To give your opinion on the Senate District maps offered by state Democrats, send an email to .

With or without public comment on the draft cards, Republicans are expected to vote on their favorite new district lines soon after the General Assembly resumes on January 11.

To comply with the constitutional “one person, one vote” requirement, each senatorial constituency must have a “substantially equal population” close to 209,419. This population requirement means that some counties must be divided.

Of the eight counties that are divided among Senate districts in this proposal, seven require division due to population. Of the eight county divisions on the current map, only five were needed due to population.

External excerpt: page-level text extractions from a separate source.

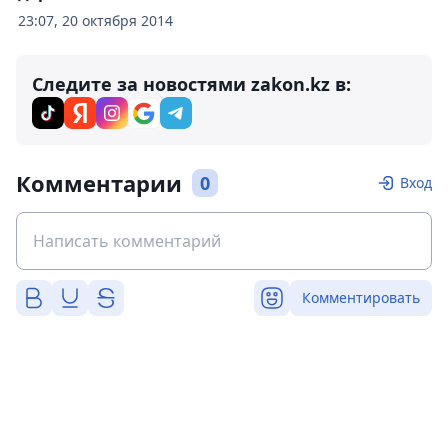
23:07, 20 октября 2014
Следите за новостями zakon.kz в:
Комментарии
0
Вход
Комментировать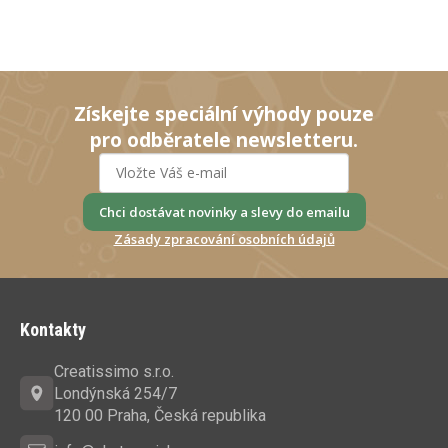
Získejte speciální výhody pouze
pro odběratele newsletteru.
Chci dostávat novinky a slevy do emailu
Zásady zpracování osobních údajů
Z
á
Kontakty
p
a
Creatissimo s.r.o.
t
Londýnská 254/7
í
120 00 Praha, Česká republika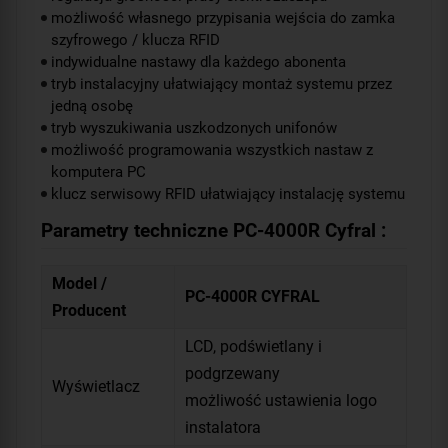
możliwość własnego przypisania wejścia do zamka
szyfrowego / klucza RFID
indywidualne nastawy dla każdego abonenta
tryb instalacyjny ułatwiający montaż systemu przez
jedną osobę
tryb wyszukiwania uszkodzonych unifonów
możliwość programowania wszystkich nastaw z
komputera PC
klucz serwisowy RFID ułatwiający instalację systemu
Parametry techniczne PC-4000R Cyfral :
Model /
PC-4000R CYFRAL
Producent
LCD, podświetlany i
podgrzewany
Wyświetlacz
możliwość ustawienia logo
instalatora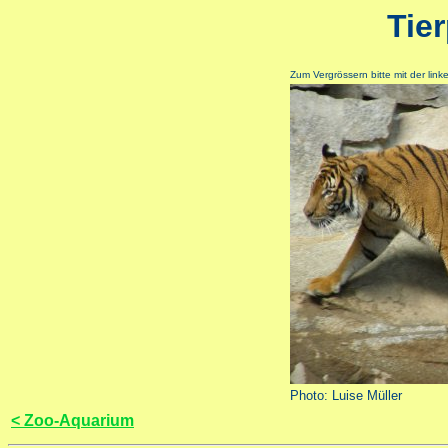
Tie
Zum Vergrössern bitte mit der lin
Photo: Luise Müller
< Zoo-Aquarium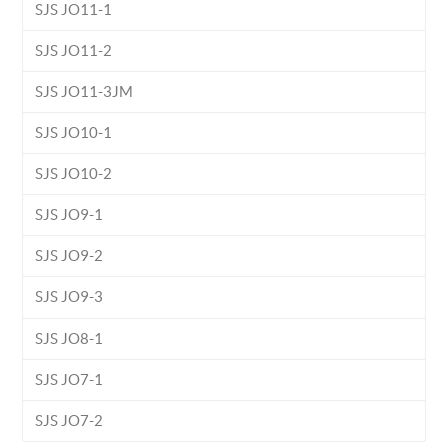
SJS JO11-1
SJS JO11-2
SJS JO11-3JM
SJS JO10-1
SJS JO10-2
SJS JO9-1
SJS JO9-2
SJS JO9-3
SJS JO8-1
SJS JO7-1
SJS JO7-2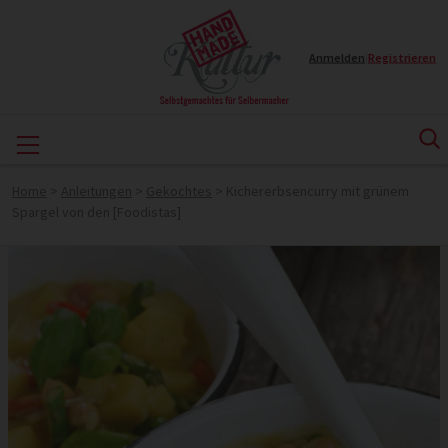
Anmelden
|
Registrieren
Home
>
Anleitungen
>
Gekochtes
>
Kichererbsencurry mit grünem
Spargel von den [Foodistas]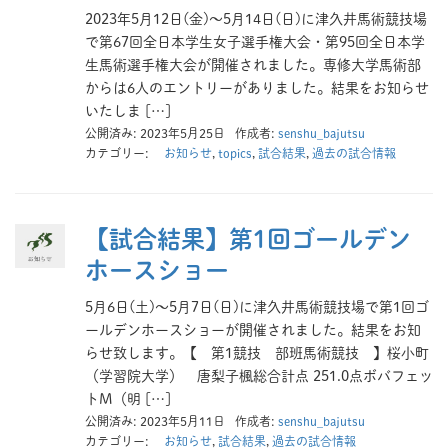
2023年5月12日(金)～5月14日(日)に津久井馬術競技場
で第67回全日本学生女子選手権大会・第95回全日本学
生馬術選手権大会が開催されました。専修大学馬術部
からは6人のエントリーがありました。結果をお知らせ
いたしま […]
公開済み: 2023年5月25日
作成者:
senshu_bajutsu
カテゴリー:
お知らせ
,
topics
,
試合結果
,
過去の試合情報
【試合結果】第1回ゴールデン
ホースショー
5月6日(土)～5月7日(日)に津久井馬術競技場で第1回ゴ
ールデンホースショーが開催されました。結果をお知
らせ致します。【 第1競技 部班馬術競技 】桜小町
（学習院大学） 唐梨子楓総合計点 251.0点ボバフェッ
トM（明 […]
公開済み: 2023年5月11日
作成者:
senshu_bajutsu
カテゴリー:
お知らせ
,
試合結果
,
過去の試合情報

Additionally, more than 20 divided cities on the current map are kept whole in this proposal, according to caucus analysis.

Our goal was to draw districts that were faithful to cities, counties and natural community lines, Senator Yarbro said.

“Voters do not know their constituency boundaries, but they do know their neighborhoods, towns and nearby major roads,” Senator Yarbro said. “We should be drawing lines so that they make sense to voters when they need to call their legislators, instead of only making sense once every four years when politicians need to call voters. “

Prior to the 2022 election cycle, the Tennessee General Assembly must by law draw political boundaries so that the 33 districts of the Tennessee Senate have roughly equal numbers of people.

The community district process (also known as a redistribution or redistribution) takes place every 10 years after federal census officials release data showing the population of every city, town and county in the country.

A good neighborhood map reflects an entire community or community of shared interests, such as a city, neighborhood, or group of people who have common political concerns that would benefit from being brought together in one neighborhood.